---- DATA FOR ANALYSIS
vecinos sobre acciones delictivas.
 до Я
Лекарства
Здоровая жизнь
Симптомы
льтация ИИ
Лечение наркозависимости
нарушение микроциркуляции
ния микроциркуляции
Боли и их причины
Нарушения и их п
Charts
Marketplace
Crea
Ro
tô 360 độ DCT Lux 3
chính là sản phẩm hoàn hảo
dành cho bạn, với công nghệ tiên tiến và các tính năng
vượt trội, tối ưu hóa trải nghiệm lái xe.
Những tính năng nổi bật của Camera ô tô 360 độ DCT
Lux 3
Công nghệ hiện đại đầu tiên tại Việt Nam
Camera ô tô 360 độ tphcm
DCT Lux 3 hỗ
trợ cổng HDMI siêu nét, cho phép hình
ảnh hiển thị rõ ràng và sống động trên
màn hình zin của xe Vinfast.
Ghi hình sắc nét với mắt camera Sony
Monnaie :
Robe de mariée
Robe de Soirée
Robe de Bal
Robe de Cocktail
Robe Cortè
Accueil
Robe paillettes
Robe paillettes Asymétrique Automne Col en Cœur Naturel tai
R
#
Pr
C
--------
---- DATA FOR ANALYSIS
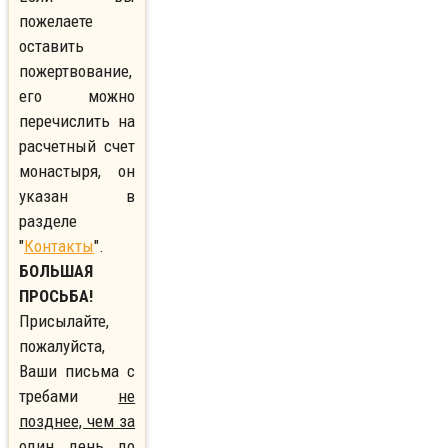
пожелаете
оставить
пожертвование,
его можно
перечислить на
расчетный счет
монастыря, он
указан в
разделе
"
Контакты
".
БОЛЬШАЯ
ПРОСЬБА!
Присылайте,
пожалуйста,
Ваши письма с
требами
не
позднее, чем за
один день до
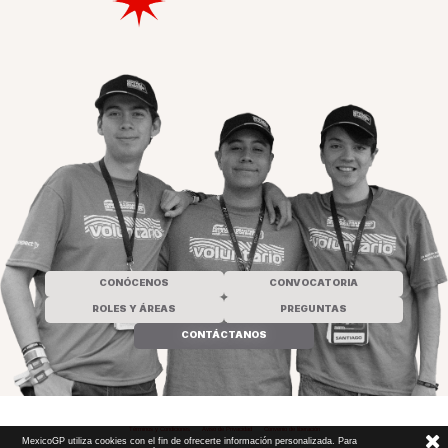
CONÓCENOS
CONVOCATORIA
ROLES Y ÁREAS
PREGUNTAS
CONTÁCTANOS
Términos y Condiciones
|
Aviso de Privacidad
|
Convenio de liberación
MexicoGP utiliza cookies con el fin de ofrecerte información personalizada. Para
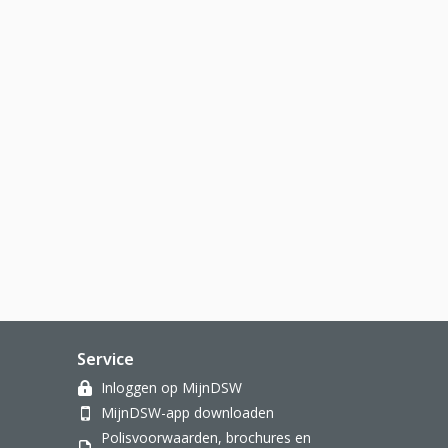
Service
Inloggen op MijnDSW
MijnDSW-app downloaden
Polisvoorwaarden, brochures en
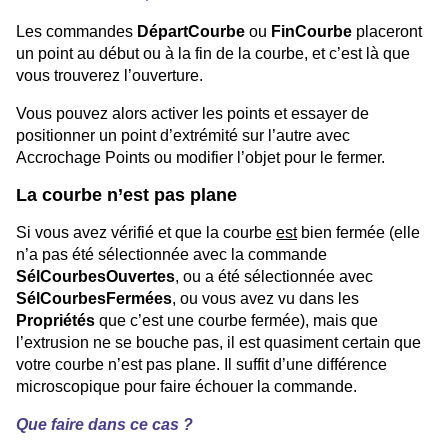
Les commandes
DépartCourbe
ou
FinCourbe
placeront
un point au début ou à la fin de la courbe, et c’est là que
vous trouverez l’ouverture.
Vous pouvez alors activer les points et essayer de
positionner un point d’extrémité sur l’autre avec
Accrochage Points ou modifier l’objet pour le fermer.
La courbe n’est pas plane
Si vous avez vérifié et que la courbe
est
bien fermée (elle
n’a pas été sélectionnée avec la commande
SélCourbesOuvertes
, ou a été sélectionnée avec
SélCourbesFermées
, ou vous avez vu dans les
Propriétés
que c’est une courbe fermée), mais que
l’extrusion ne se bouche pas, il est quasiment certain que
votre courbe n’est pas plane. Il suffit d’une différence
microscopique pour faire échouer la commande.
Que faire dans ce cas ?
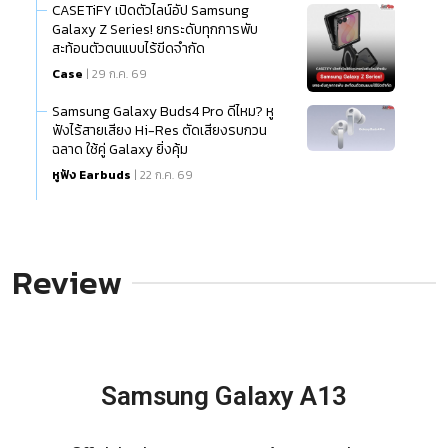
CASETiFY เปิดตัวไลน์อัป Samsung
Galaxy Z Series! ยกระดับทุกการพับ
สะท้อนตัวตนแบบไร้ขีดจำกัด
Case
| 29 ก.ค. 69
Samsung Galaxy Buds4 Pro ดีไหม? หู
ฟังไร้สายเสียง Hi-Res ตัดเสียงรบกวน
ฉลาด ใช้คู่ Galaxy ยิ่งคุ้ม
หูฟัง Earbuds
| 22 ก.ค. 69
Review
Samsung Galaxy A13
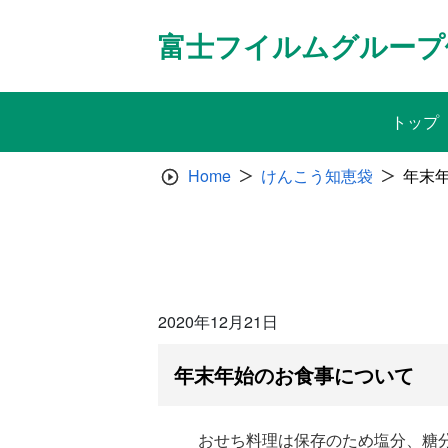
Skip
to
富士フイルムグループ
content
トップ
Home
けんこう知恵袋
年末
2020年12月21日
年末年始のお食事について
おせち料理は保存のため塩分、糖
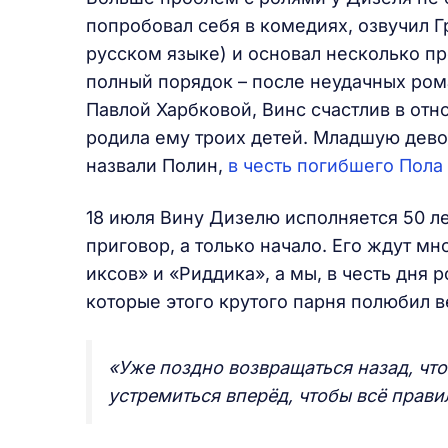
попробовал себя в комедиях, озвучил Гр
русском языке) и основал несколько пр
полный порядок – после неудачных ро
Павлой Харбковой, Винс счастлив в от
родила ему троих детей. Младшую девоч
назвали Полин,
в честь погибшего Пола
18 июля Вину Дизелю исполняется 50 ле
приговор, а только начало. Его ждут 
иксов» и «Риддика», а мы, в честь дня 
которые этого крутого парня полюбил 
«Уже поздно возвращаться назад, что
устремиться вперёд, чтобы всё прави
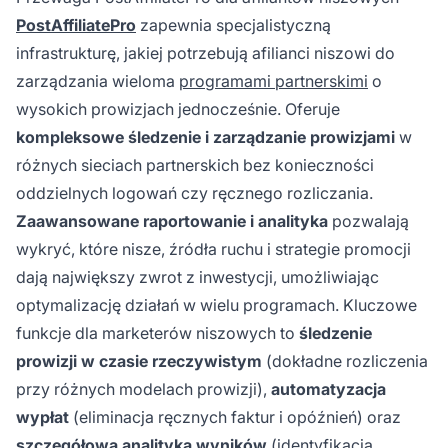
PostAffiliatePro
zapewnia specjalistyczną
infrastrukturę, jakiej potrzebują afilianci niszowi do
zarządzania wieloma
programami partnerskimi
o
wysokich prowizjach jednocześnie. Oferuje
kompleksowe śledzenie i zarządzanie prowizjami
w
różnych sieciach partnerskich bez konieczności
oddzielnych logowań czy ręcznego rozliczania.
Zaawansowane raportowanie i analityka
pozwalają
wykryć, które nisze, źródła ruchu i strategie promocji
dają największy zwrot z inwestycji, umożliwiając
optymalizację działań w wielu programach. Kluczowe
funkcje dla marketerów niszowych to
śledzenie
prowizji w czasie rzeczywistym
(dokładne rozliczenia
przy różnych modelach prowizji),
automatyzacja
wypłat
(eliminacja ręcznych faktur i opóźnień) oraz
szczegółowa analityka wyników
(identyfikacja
--------
> _PROBLEM DESCRIPTION_
Copy each line of the listing above that includes the word "pour".

> _OUTPUT OF THE TASK_
Accrochage Points ou modifier l’objet pour le fermer.
microscopique pour faire échouer la commande.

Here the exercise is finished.